What you should do — The entries that follow must be given again exactly, with no pictures kept.

Exercise materials —
- - -

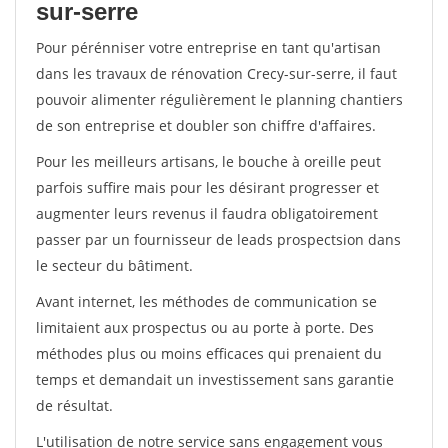
sur-serre
Pour pérénniser votre entreprise en tant qu'artisan
dans les travaux de rénovation Crecy-sur-serre, il faut
pouvoir alimenter régulièrement le planning chantiers
de son entreprise et doubler son chiffre d'affaires.
Pour les meilleurs artisans, le bouche à oreille peut
parfois suffire mais pour les désirant progresser et
augmenter leurs revenus il faudra obligatoirement
passer par un fournisseur de leads prospectsion dans
le secteur du bâtiment.
Avant internet, les méthodes de communication se
limitaient aux prospectus ou au porte à porte. Des
méthodes plus ou moins efficaces qui prenaient du
temps et demandait un investissement sans garantie
de résultat.
L'utilisation de notre service sans engagement vous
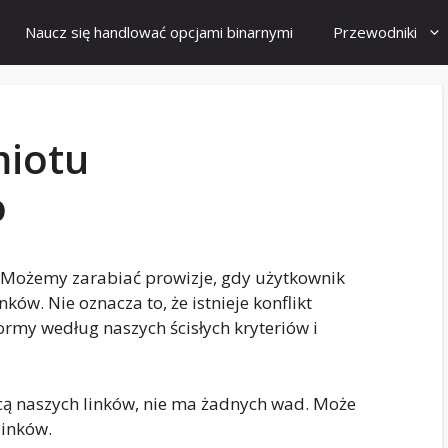
Naucz się handlować opcjami binarnymi
Przewodniki
miotu
o
h. Możemy zarabiać prowizje, gdy użytkownik
nków. Nie oznacza to, że istnieje konflikt
ormy według naszych ścisłych kryteriów i
ocą naszych linków, nie ma żadnych wad. Może
linków.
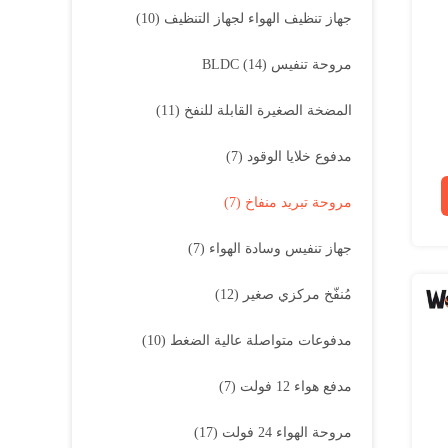
جهاز تنظيف الهواء لجهاز التنظيف
(10)
مروحة تنفيس BLDC
(14)
المضخة الصغيرة القابلة للنفخ
(11)
مدفوع خلايا الوقود
(7)
مروحة تبريد منفاخ
(7)
جهاز تنفيس وسادة الهواء
(7)
مُنفّخ مركزي صغير
(12)
مدفوعات متواصلة عالية الضغط
(10)
مدفع هواء 12 فولت
(7)
مروحة الهواء 24 فولت
(17)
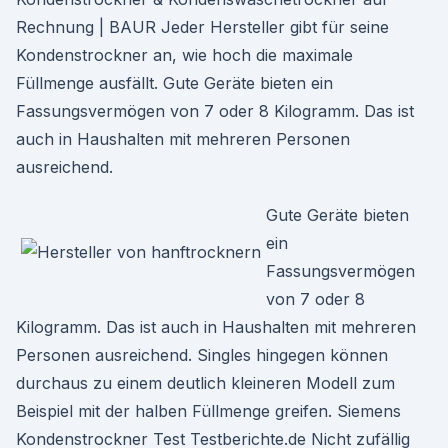
Rechnung | BAUR Jeder Hersteller gibt für seine
Kondenstrockner an, wie hoch die maximale
Füllmenge ausfällt. Gute Geräte bieten ein
Fassungsvermögen von 7 oder 8 Kilogramm. Das ist
auch in Haushalten mit mehreren Personen
ausreichend.
Gute Geräte bieten
ein
Fassungsvermögen
von 7 oder 8
Kilogramm. Das ist auch in Haushalten mit mehreren
Personen ausreichend. Singles hingegen können
durchaus zu einem deutlich kleineren Modell zum
Beispiel mit der halben Füllmenge greifen. Siemens
Kondenstrockner Test Testberichte.de Nicht zufällig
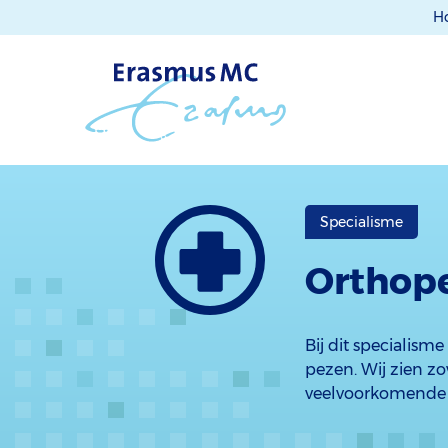
H
Specialisme
Orthop
Bij dit specialis
pezen. Wij zien z
veelvoorkomende 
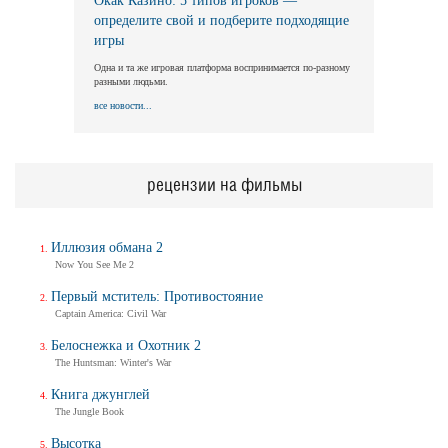
Окак Казино: 5 типов игроков —
определите свой и подберите подходящие
игры
Одна и та же игровая платформа воспринимается по-разному
разными людьми.
все новости...
рецензии на фильмы
Иллюзия обмана 2
Now You See Me 2
Первый мститель: Противостояние
Captain America: Civil War
Белоснежка и Охотник 2
The Huntsman: Winter's War
Книга джунглей
The Jungle Book
Высотка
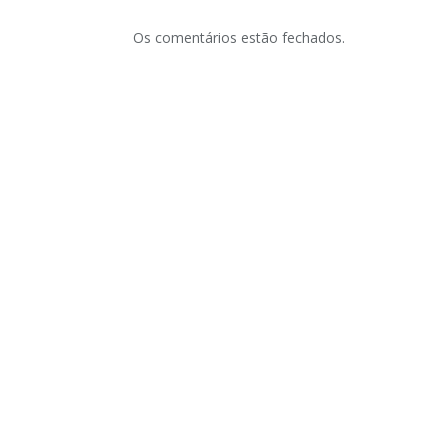
Os comentários estão fechados.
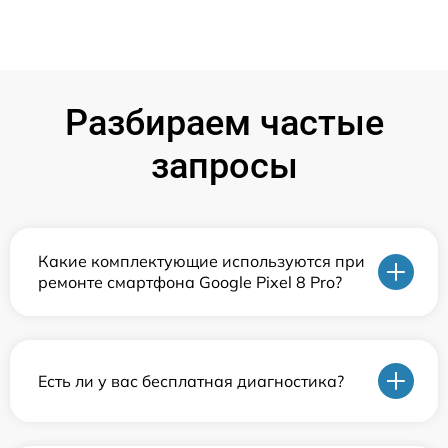
Разбираем частые
запросы
Какие комплектующие используются при
ремонте смартфона Google Pixel 8 Pro?
Есть ли у вас бесплатная диагностика?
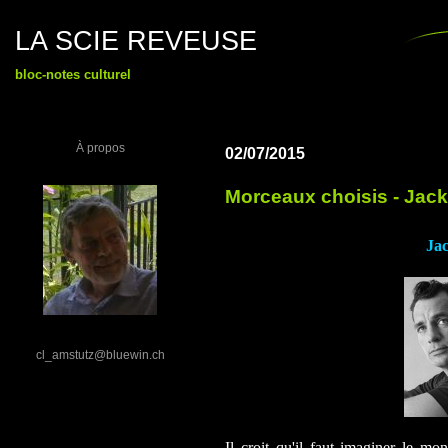
LA SCIE REVEUSE
bloc-notes culturel
À propos
02/07/2015
Morceaux choisis - Jac
Ja
cl_amstutz@bluewin.ch
Il croit qu'il faut imaginer le m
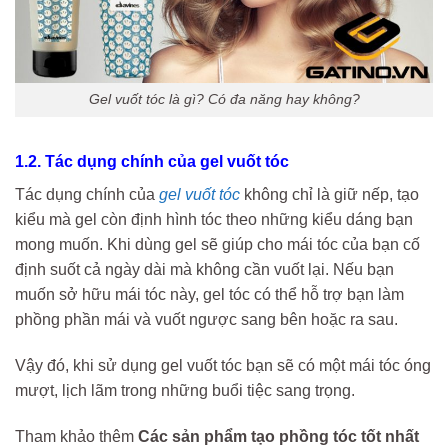
Gel vuốt tóc là gì? Có đa năng hay không?
1.2. Tác dụng chính của gel vuốt tóc
Tác dụng chính của
gel vuốt tóc
không chỉ là giữ nếp, tạo
kiểu mà gel còn định hình tóc theo những kiểu dáng bạn
mong muốn. Khi dùng gel sẽ giúp cho mái tóc của bạn cố
định suốt cả ngày dài mà không cần vuốt lại. Nếu bạn
muốn sở hữu mái tóc này, gel tóc có thể hỗ trợ bạn làm
phồng phần mái và vuốt ngược sang bên hoặc ra sau.
Vậy đó, khi sử dụng gel vuốt tóc bạn sẽ có một mái tóc óng
mượt, lịch lãm trong những buổi tiệc sang trọng.
Tham khảo thêm
Các sản phẩm tạo phồng tóc tốt nhất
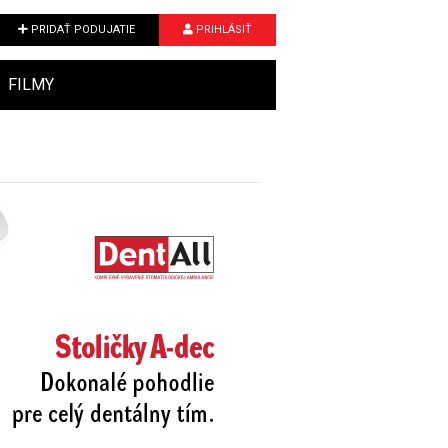
PRIDAŤ PODUJATIE
PRIHLÁSIŤ
FILMY
Next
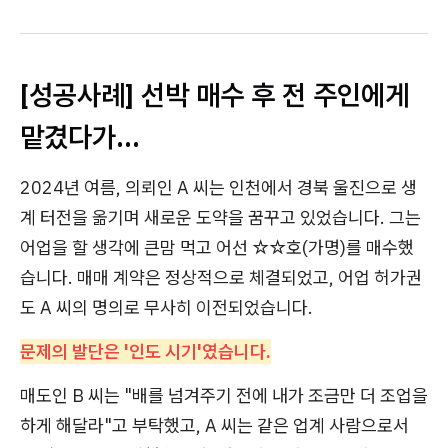
[성공사례] 선박 매수 후 전 주인에게
맡겼다가...
2024년 여름, 의뢰인 A 씨는
인천에서 경북 울진으로 생
계 터전을 옮기며 새로운 도약을 꿈꾸고 있었습니다. 그는
어업을 할 생각에 큰맘 먹고 어선 ☆☆호(가명)를 매수했
습니다. 매매 계약은 정상적으로 체결되었고, 어업 허가권
도 A 씨의 명의로 무사히 이전되었습니다.
문제의 발단은 '인도 시기'였습니다.
매도인 B 씨는 "배를 넘겨주기 전에 내가 조금만 더 조업을
하게 해달라"고 부탁했고, A 씨는 같은 업계 사람으로서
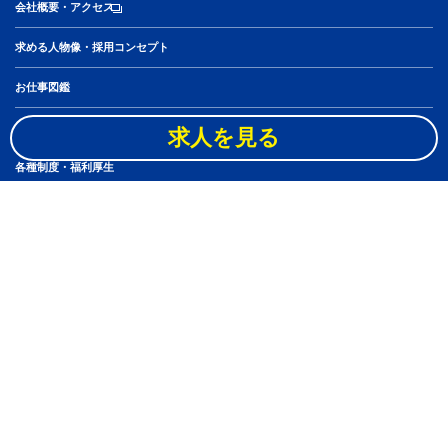
会社概要・アクセス
求める人物像・採用コンセプト
お仕事図鑑
社員10人のキャリアステップ
求人を見る
各種制度・福利厚生
スタッフブログ
アルバイト・パート
よくある質問
ニュース
ブックオフグループホールディングス株式会社
新卒採用
個人情報保護方針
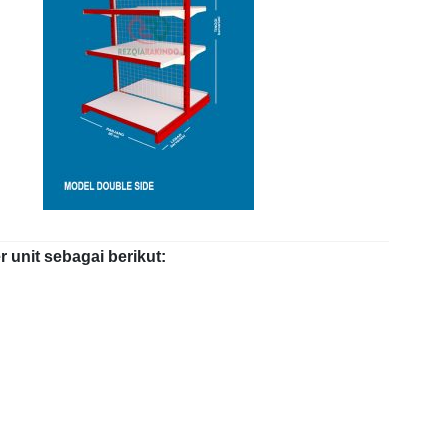
unit sebagai berikut:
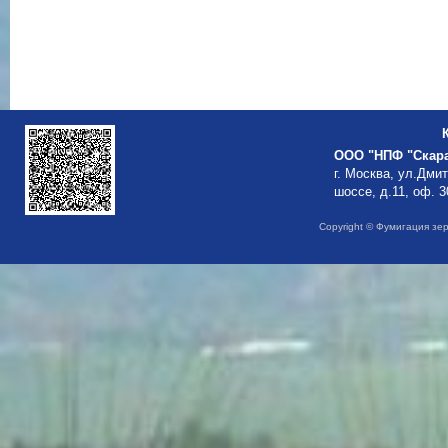
ООО "НПФ "Скар
г. Москва, ул.Дми
шоссе, д.11, оф. 3
Copyright © Фумигация зе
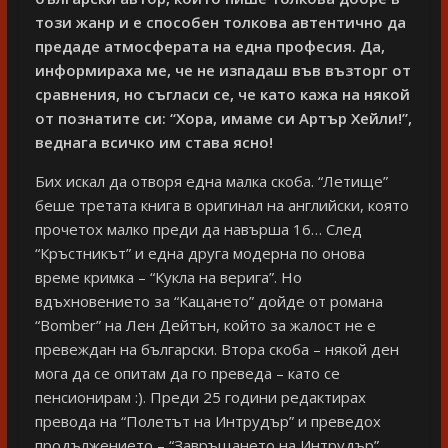
този жанр и е способен толкова автентично да
предаде атмосферата на една професия. Да,
информираха ме, че не изпадаш във възторг от
сравнения, но съгласи се, че като кажа на някой
от познатите си: “Хора, имаме си Артър Хейли!”,
веднага всичко им става ясно!
Бих искал да отворя една малка скоба. “Летище”
беше третата книга в оригинал на английски, която
прочетох малко преди да навърша 16… След
“Кръстникът” и една друга модерна по онова
време кримка – “Кукла на верига”. Но
вдъхновението за “Кацането” дойде от романа
“Bomber” на Лен Дейтън, който за жалост не е
превеждан на български. Втора скоба – някой ден
мога да се опитам да го преведа – като се
пенсионирам :). Преди 25 години редактирах
превода на “Полетът на Интрудър” и преведох
продължението – “Завръщането на Интрудър”,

- - -

The completed task —
sur-serre
Pour pérénniser votre entreprise en tant qu'artisan
dans les travaux de rénovation Crecy-sur-serre, il faut
pouvoir alimenter régulièrement le planning chantiers
de son entreprise et doubler son chiffre d'affaires.
Pour les meilleurs artisans, le bouche à oreille peut
parfois suffire mais pour les désirant progresser et
augmenter leurs revenus il faudra obligatoirement
passer par un fournisseur de leads prospectsion dans
le secteur du bâtiment.
Avant internet, les méthodes de communication se
limitaient aux prospectus ou au porte à porte. Des
méthodes plus ou moins efficaces qui prenaient du
temps et demandait un investissement sans garantie
de résultat.
L'utilisation de notre service sans engagement vous
Naucz się handlować opcjami binarnymi
Przewodniki
miotu
o
h. Możemy zarabiać prowizje, gdy użytkownik
nków. Nie oznacza to, że istnieje konflikt
ormy według naszych ścisłych kryteriów i
ocą naszych linków, nie ma żadnych wad. Może
linków.
جهاز تنظيف الهواء لجهاز التنظيف
(10)
مروحة تنفيس BLDC
(14)
المضخة الصغيرة القابلة للنفخ
(11)
مدفوع خلايا الوقود
(7)
مروحة تبريد منفاخ
(7)
جهاز تنفيس وسادة الهواء
(7)
مُنفّخ مركزي صغير
(12)
مدفوعات متواصلة عالية الضغط
(10)
مدفع هواء 12 فولت
(7)
مروحة الهواء 24 فولت
(17)
Rechnung | BAUR Jeder Hersteller gibt für seine
Kondenstrockner an, wie hoch die maximale
Füllmenge ausfällt. Gute Geräte bieten ein
Fassungsvermögen von 7 oder 8 Kilogramm. Das ist
auch in Haushalten mit mehreren Personen
ausreichend.
Gute Geräte bieten
ein
Fassungsvermögen
von 7 oder 8
Kilogramm. Das ist auch in Haushalten mit mehreren
Personen ausreichend. Singles hingegen können
durchaus zu einem deutlich kleineren Modell zum
Beispiel mit der halben Füllmenge greifen. Siemens
Kondenstrockner Test Testberichte.de Nicht zufällig
H
Specialisme
Orthop
Bij dit specialis
pezen. Wij zien z
veelvoorkomende 
Окак Казино: 5 типов игроков —
определите свой и подберите подходящие
игры
Одна и та же игровая платформа воспринимается по-разному
разными людьми.
все новости...
рецензии на фильмы
Иллюзия обмана 2
Now You See Me 2
Первый мститель: Противостояние
Captain America: Civil War
Белоснежка и Охотник 2
The Huntsman: Winter's War
Книга джунглей
The Jungle Book
Высотка
Os comentários estão fechados.
Разбираем частые
запросы
Какие комплектующие используются при
ремонте смартфона Google Pixel 8 Pro?
Есть ли у вас бесплатная диагностика?
LA SCIE REVEUSE
bloc-notes culturel
À propos
02/07/2015
Morceaux choisis - Jac
Ja
cl_amstutz@bluewin.ch
Il croit qu'il faut imaginer le m
Gel vuốt tóc là gì? Có đa năng hay không?
1.2. Tác dụng chính của gel vuốt tóc
Tác dụng chính của
gel vuốt tóc
không chỉ là giữ nếp, tạo
kiểu mà gel còn định hình tóc theo những kiểu dáng bạn
mong muốn. Khi dùng gel sẽ giúp cho mái tóc của bạn cố
định suốt cả ngày dài mà không cần vuốt lại. Nếu bạn
muốn sở hữu mái tóc này, gel tóc có thể hỗ trợ bạn làm
phồng phần mái và vuốt ngược sang bên hoặc ra sau.
Vậy đó, khi sử dụng gel vuốt tóc bạn sẽ có một mái tóc óng
mượt, lịch lãm trong những buổi tiệc sang trọng.
Tham khảo thêm
Các sản phẩm tạo phồng tóc tốt nhất
PRIDAŤ PODUJATIE
PRIHLÁSIŤ
FILMY
Next
[성공사례] 선박 매수 후 전 주인에게
맡겼다가...
2024년 여름, 의뢰인 A 씨는
인천에서 경북 울진으로 생
계 터전을 옮기며 새로운 도약을 꿈꾸고 있었습니다. 그는
어업을 할 생각에 큰맘 먹고 어선 ☆☆호(가명)를 매수했
습니다. 매매 계약은 정상적으로 체결되었고, 어업 허가권
도 A 씨의 명의로 무사히 이전되었습니다.
문제의 발단은 '인도 시기'였습니다.
매도인 B 씨는 "배를 넘겨주기 전에 내가 조금만 더 조업을
하게 해달라"고 부탁했고, A 씨는 같은 업계 사람으로서
会社概要・アクセス
求める人物像・採用コンセプト
お仕事図鑑
社員10人のキャリアステップ
求人を見る
各種制度・福利厚生
スタッフブログ
アルバイト・パート
よくある質問
ニュース
ブックオフグループホールディングス株式会社
新卒採用
個人情報保護方針
unit sebagai berikut:
ООО "НПФ "Скар
г. Москва, ул.Дми
шоссе, д.11, оф. 3
Copyright © Фумигация зе
този жанр и е способен толкова автентично да
предаде атмосферата на една професия. Да,
информираха ме, че не изпадаш във възторг от
сравнения, но съгласи се, че като кажа на някой
от познатите си: “Хора, имаме си Артър Хейли!”,
веднага всичко им става ясно!
Бих искал да отворя една малка скоба. “Летище”
беше третата книга в оригинал на английски, която
прочетох малко преди да навърша 16… След
“Кръстникът” и една друга модерна по онова
време кримка – “Кукла на верига”. Но
вдъхновението за “Кацането” дойде от романа
“Bomber” на Лен Дейтън, който за жалост не е
превеждан на български. Втора скоба – някой ден
мога да се опитам да го преведа – като се
пенсионирам :). Преди 25 години редактирах
превода на “Полетът на Интрудър” и преведох
продължението – “Завръщането на Интрудър”,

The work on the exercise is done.